Top of Provided material

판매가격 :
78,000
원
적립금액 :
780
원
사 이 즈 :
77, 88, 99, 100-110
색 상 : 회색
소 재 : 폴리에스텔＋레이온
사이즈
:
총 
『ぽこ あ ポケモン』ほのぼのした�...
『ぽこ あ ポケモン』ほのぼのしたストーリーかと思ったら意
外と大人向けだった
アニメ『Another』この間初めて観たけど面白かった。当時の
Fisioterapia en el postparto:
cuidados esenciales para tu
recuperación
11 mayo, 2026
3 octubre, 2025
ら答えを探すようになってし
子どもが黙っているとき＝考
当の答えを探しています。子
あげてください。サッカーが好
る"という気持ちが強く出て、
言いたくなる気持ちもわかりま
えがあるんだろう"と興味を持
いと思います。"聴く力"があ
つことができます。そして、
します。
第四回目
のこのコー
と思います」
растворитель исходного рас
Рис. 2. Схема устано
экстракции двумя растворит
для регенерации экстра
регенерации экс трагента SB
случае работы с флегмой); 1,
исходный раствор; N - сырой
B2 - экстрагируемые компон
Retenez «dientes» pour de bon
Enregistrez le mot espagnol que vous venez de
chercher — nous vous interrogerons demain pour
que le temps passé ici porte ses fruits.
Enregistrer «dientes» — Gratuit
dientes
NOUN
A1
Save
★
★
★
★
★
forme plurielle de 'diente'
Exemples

Bottom of Provided material
Top of Provided material

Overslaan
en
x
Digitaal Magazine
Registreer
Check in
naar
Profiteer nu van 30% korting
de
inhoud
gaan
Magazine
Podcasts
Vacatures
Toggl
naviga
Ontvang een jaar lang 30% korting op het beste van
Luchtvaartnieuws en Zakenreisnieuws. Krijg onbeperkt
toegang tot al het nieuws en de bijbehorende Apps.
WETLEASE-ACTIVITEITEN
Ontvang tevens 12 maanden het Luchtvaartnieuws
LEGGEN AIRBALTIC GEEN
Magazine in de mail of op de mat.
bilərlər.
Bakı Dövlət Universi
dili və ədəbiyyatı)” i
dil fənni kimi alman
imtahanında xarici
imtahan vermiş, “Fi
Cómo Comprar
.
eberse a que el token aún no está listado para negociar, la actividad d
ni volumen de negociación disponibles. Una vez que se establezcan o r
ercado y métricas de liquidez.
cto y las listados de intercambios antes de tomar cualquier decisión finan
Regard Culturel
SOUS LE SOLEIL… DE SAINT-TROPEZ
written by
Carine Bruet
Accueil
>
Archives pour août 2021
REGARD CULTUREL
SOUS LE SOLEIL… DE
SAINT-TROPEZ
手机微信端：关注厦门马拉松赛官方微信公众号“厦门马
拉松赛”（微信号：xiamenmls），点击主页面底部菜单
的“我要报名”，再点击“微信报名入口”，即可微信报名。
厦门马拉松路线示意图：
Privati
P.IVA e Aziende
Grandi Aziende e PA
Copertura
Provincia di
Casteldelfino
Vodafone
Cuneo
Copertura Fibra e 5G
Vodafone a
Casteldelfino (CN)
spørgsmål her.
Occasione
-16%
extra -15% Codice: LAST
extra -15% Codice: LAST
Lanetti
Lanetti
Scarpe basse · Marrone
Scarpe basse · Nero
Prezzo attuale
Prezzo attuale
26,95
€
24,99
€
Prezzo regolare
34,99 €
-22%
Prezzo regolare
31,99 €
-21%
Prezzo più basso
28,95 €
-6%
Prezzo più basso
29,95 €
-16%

Bottom of Provided material

Description of the task: I'd like the number of lines in the listing above that contain the string "dientes", and only the number.

Response area: 3